Lines below containing the word "Lignieres" should be copied out.

_Dataset records_
########

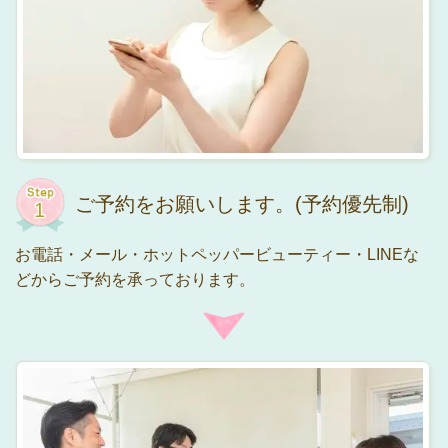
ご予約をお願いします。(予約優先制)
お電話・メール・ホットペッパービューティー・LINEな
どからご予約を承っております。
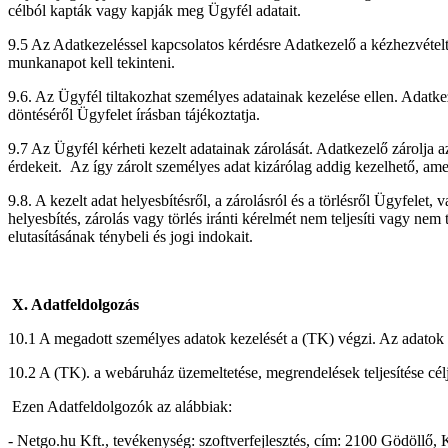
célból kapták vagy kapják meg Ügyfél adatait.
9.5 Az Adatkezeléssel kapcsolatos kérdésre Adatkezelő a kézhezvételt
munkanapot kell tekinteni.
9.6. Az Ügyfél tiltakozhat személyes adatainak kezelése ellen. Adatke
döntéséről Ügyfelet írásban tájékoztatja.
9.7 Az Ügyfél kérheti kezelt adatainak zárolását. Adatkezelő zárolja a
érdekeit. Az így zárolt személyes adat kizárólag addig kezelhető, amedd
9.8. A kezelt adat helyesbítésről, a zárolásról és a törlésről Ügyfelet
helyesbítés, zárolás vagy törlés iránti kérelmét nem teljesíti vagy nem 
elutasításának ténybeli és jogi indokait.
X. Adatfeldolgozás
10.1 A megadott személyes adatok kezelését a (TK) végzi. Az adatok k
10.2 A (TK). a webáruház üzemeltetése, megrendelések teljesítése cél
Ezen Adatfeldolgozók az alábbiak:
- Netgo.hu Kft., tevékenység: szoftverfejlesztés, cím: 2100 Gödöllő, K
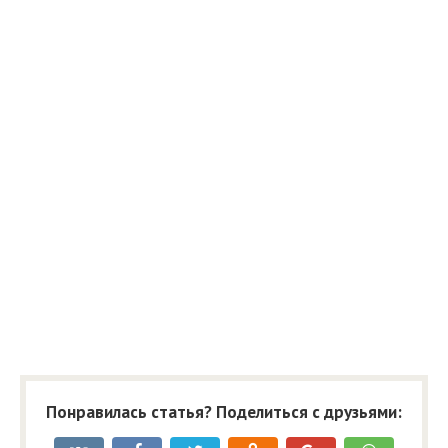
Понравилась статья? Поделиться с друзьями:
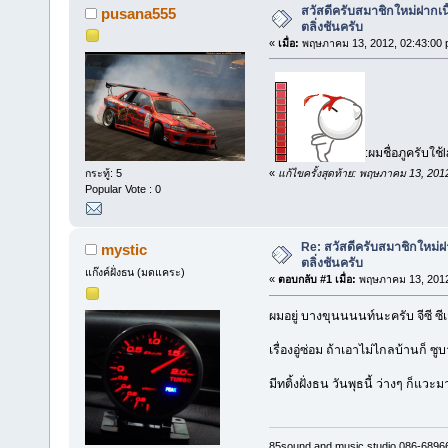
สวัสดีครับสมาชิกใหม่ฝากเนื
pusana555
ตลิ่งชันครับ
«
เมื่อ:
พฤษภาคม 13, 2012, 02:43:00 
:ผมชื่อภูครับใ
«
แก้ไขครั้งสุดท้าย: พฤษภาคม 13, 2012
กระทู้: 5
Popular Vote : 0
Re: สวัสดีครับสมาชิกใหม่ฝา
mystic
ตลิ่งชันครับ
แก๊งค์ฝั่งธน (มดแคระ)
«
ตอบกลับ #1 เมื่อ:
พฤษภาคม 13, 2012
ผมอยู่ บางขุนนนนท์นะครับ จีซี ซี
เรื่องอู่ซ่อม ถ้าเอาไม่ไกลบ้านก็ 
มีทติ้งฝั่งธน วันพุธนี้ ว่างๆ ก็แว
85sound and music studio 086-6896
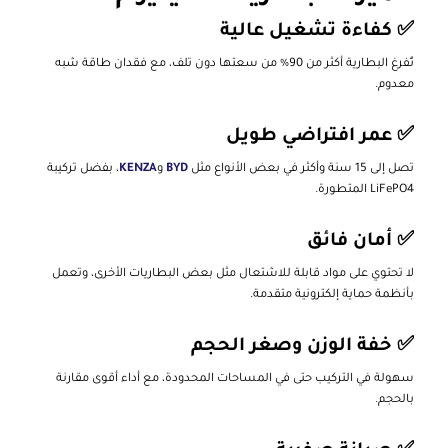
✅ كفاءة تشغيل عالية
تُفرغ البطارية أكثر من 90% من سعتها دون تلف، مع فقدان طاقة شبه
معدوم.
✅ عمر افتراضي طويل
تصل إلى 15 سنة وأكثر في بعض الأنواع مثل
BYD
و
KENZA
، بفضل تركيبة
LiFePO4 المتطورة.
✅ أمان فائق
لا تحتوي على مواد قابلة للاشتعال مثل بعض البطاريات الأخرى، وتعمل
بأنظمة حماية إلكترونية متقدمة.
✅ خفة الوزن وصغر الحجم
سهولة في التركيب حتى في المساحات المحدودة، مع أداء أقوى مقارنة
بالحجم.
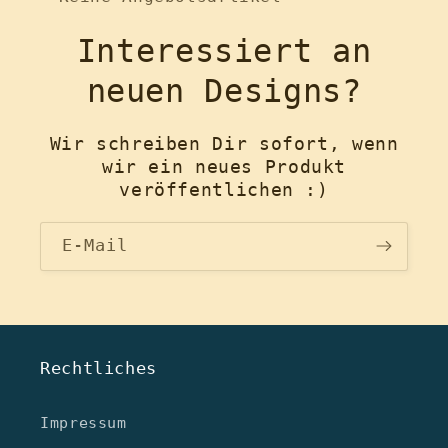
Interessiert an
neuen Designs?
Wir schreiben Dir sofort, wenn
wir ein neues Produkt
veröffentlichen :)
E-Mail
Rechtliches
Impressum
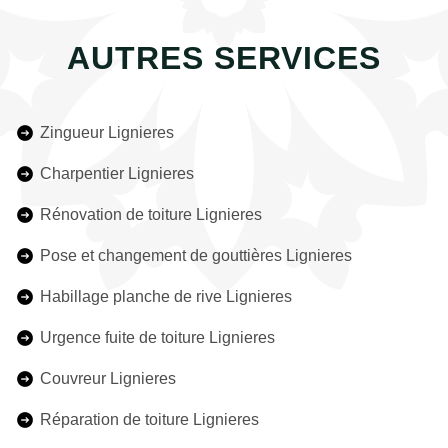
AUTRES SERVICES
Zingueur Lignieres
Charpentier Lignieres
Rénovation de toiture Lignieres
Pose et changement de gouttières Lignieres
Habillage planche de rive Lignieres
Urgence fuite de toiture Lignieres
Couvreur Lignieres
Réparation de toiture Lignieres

########

_Written reply_
Zingueur Lignieres
Charpentier Lignieres
Rénovation de toiture Lignieres
Pose et changement de gouttières Lignieres
Habillage planche de rive Lignieres
Urgence fuite de toiture Lignieres
Couvreur Lignieres
Réparation de toiture Lignieres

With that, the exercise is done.